In the late fall of 2004, my feet was itchin', as the saying goes. I was winding down an 18-month, more-or-less self-imposed (unpaid) sabbatical. Financial resources at that point were close to exhausted, and the necessity of returning to productive employment was becoming more and more imperative. So, as my "last hurrah" before submitting to the corporate lash, I took a trip to Chile.
My travel window fell in December, which worked out nicely because it allowed me to cheat Old Man Winter by flying south, over the Equator, to get a second helping of summer solstice and miss out on the darkest, shortest days of the northern hemisphere in that year.
I was especially eager to go to Chile because I had been studying Spanish at Portland State University and I wanted to put my learning to the test. Boy, was I in for a rude awakening! Chilenos speak with a unique accent that is very difficult for non-native Spanish speakers to understand. Within 30 minutes of landing at Santiago International Airport I was wandering around thoroughly dazed and discouraged.
I spent nearly a month in Chile (with a quick jaunt into Argentina), traveling south from Santiago. On Christmas Eve, 2004, I rolled into Puerto Montt, a port town surrounded by snow-capped Andean peaks to the east, temperate lowland country to the west and north, and the Seno de Reloncaví to the south. Puerto Montt is sited in the Región de Los Lagos (Lake District) of Chile, about midway between the northernmost and southernmost points of that country. As I suppose one might expect of a seaport, Puerto Montt had a bit of a rough edge to it.

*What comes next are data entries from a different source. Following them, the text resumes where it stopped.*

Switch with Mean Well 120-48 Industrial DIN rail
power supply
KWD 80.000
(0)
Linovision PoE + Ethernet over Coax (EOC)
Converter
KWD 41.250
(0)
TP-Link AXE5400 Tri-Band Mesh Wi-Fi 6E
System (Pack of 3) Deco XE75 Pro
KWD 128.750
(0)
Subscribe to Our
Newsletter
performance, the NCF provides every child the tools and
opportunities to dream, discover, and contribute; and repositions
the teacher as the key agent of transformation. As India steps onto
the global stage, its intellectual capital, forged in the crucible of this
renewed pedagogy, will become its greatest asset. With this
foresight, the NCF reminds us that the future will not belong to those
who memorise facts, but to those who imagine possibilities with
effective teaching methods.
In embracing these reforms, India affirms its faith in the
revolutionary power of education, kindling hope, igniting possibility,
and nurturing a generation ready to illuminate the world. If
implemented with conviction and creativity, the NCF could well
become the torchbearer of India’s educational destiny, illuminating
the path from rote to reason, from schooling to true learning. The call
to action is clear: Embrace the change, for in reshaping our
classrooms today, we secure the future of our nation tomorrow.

|Anti-Bush graffiti in Puerto Montt (Junior Bush had been to Chile three weeks ahead of me on one of his diplomatic boondoggles. Chilenos were not impressed.)|
My first day there, I stopped in for lunch at a local eatery. Two weather-worn chaps sat at the table next to me, arguing rather loudly. They were lean, whiskered men. Each had skin the color of old leather; had cheeks covered with salt-and-pepper stubble. One fellow, with light hair and a sharp-cornered mouth framed by vertical lines, seemed to be growing angry. He slapped the table surface with his open hand as he spoke. His voice grew ever-louder, his gestures ever more animated. From across the room, the waiter frowned at him as if to say "¡Calmate!"

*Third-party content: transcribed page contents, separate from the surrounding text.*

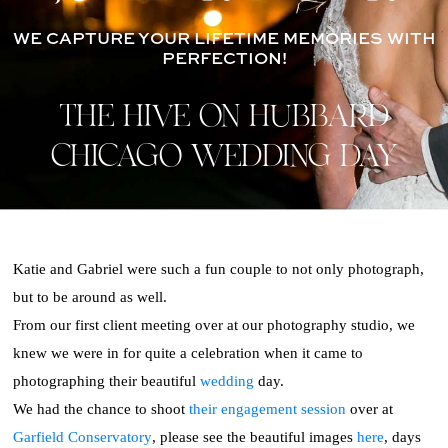
WE CAPTURE YOUR LIFETIME MEMORIES WITH
PERFECTION!
THE HIVE ON HUBBARD
CHICAGO WEDDING DAY
Katie and Gabriel were such a fun couple to not only photograph,
but to be around as well.
From our first client meeting over at our photography studio, we
knew we were in for quite a celebration when it came to
photographing their beautiful
wedding
day.
We had the chance to shoot
their engagement session
over at
Garfield Conservatory
, please see the beautiful images
here
, days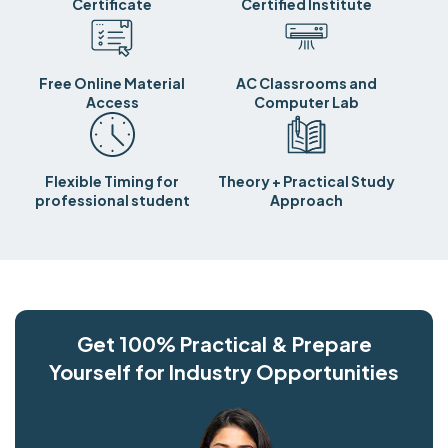
Certificate
Certified Institute
Free Online Material
AC Classrooms and
Access
Computer Lab
Flexible Timing for
Theory + Practical Study
professional student
Approach
Get 100% Practical & Prepare
Yourself for Industry Opportunities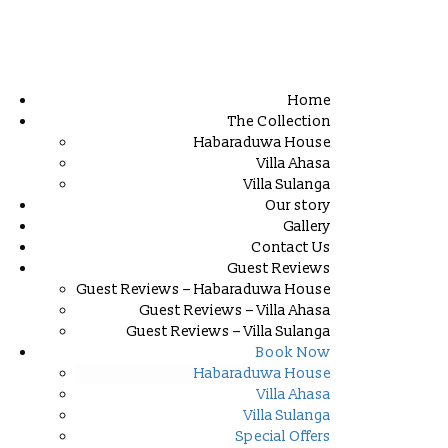
Home
The Collection
Habaraduwa House
Villa Ahasa
Villa Sulanga
Our story
Gallery
Contact Us
Guest Reviews
Guest Reviews – Habaraduwa House
Guest Reviews – Villa Ahasa
Guest Reviews – Villa Sulanga
Book Now
Habaraduwa House
Villa Ahasa
Villa Sulanga
Special Offers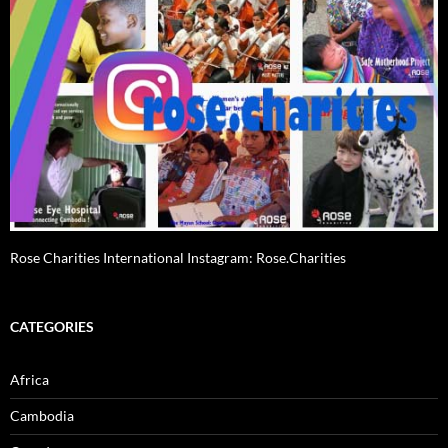
Rose Charities International Instagram: Rose.Charities
CATEGORIES
Africa
Cambodia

The recipient of the diatribe was an older, smaller man with short black curls jutting from under a white short-billed cap. His eyelids were heavy, his eyes half-closed, as if he were drowsing.

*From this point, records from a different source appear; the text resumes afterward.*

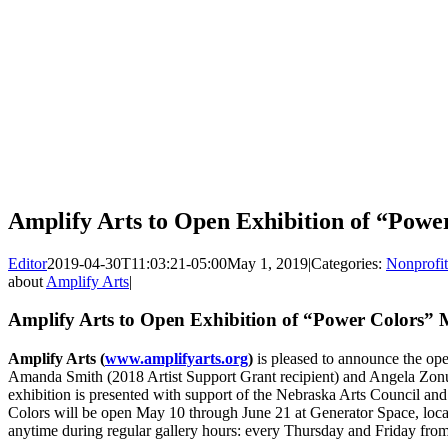
Amplify Arts to Open Exhibition of “Pow
Editor
2019-04-30T11:03:21-05:00
May 1, 2019
|
Categories:
Nonprofit
about
Amplify Arts
|
Amplify Arts to Open Exhibition of “Power Colors”
Amplify Arts (
www.amplifyarts.org
)
is pleased to announce the ope
Amanda Smith (2018 Artist Support Grant recipient) and Angela Zonun
exhibition is presented with support of the Nebraska Arts Council 
Colors will be open May 10 through June 21 at Generator Space, locat
anytime during regular gallery hours: every Thursday and Friday fro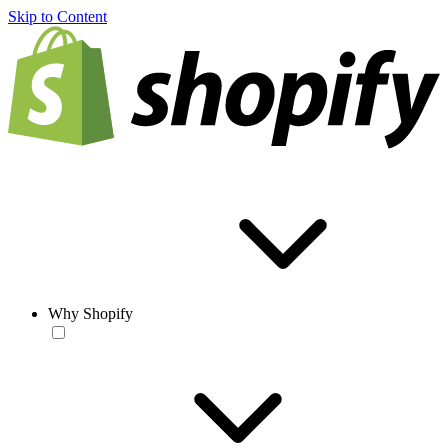
Skip to Content
Why Shopify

Just as I settled into my sopa de pollo, the loud, light-haired fellow reached over and slapped the other man under the chin, and both rose to their feet, swearing. The fellow that had been slapped grabbed a beer bottle and raised it above his head, beer pouring out the bottle mouth and down his arm. They grappled for a while in a semi-drunken dance. I kept my eyes on the upraised beer bottle, waiting with dread for it to come crashing down. But before anything too serious could happen, the waiter and several other patrons intervened, separating the two combatants. More harsh words and some half-hearted shoves were exchanged as the instigator of the donnybrook was eighty-sixed. I just kept slurping my chicken soup, since I didn't really know what else to do......sigh.
|Saltos del Petrohué|
The next day, Christmas Day, I went on an excursion to a nearby national park, the spectacular Saltos del Petrohué. The falls and rapids of Petrohué were far too swift to be negotiated by any human conveyance. They are classifed as "non-negotiable" in white-water rafting parlance. I stood on a bridge above the roaring rapids with one of my tour companions, a Dutchmen. I said, "Man, if you were to fall in there, write it off, ´cause it´s all over." Although my companion´s command of English was far from comprehensive, he knew what I meant. He considered, then nodded. "Yes, I think you are right," he said.
|Más de los saltos|
The Christmas Day tour culminated with a visit to Lago Llanquihue, an alpine lake surrounded by the omnipresent snow-capped Andean peaks. A warm, dry wind whipped across the lake and buffeted us as we stood on the stony shore, admiring the blue of the water set against the majestic purple and white mountains.
Back in Puerto Montt that night, I wandered around the town trying to call home to wish my family a Merry Christmas. I didn't have much luck. I spent a lonely Christmas evening in my hotel room, eating food I had purchased earlier that day at a grocery. If you've never spent Christmas alone in a foreign land, let me tell you, it is a spiritual experience.
La Catedral de Puerto Montt
I spent a good leisurely while wandering around the streets of that strange, proud seaport so far from my home. As I walked along the waterfront, my mind riffed on a single incomprehensible notion: "Puerto Montt. Who'd have ever imagined I'd be in Puerto Montt?"